Adjusted pretax earnings came in at $1.53 billion for the quarter ended Sept. 30 from $214 million year over year, and adjusted operating profit totaled $1.24 billion, from $2.3 billion. Adjusted pretax and adjusted operating margins were 55% and 45%, respectively.
Volume grew 12% y/y to 970,000 twenty-foot equivalent units.
The Israel-based carrier increased full-year 2024 guidance of adjusted pretax earnings of $3.3 billion to $3.6 billion and adjusted operating profit from $2.15 billion to $2.45 billion.
The company also declared a dividend of $3.65 per share, comprising a regular dividend of $2.81 per share plus a special dividend of 84 cents per share.
Eli Glickman, Zim president and chief executive, in an earnings release credited the strong results to investment in new, larger vessels and a decision made earlier in the year to leverage earnings against spot volumes in the trans-Pacific trade.
Ocean carriers profits have also benefited from diversions and longer voyages due to port labor disputes, congestion, and disruption of shipping through the Suez Canal and Red Sea.

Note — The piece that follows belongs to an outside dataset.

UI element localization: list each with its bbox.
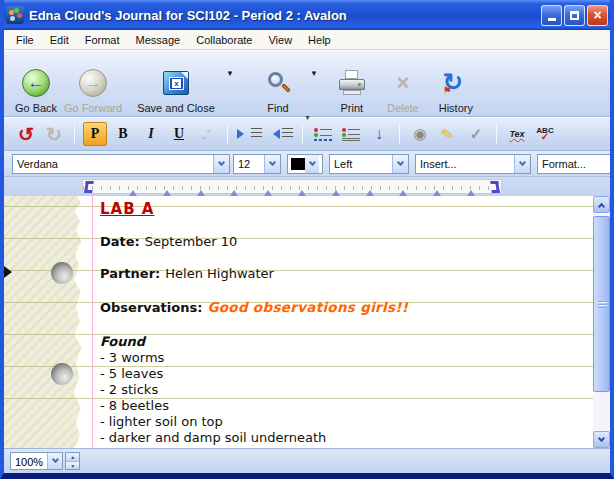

“We will close out the year with the final delivery of the remaining four out of 46 newbuild containerships that we secured, which include 28 LNG-powered vessels,” Glickman said. Entering 2025, we will be operating a fleet that is both well-equipped to meet emissions reduction targets and well-suited to the trades in which we operate. Supported by our declining unit costs, we believe ZIM is well-positioned to deliver profitable growth over the long term.”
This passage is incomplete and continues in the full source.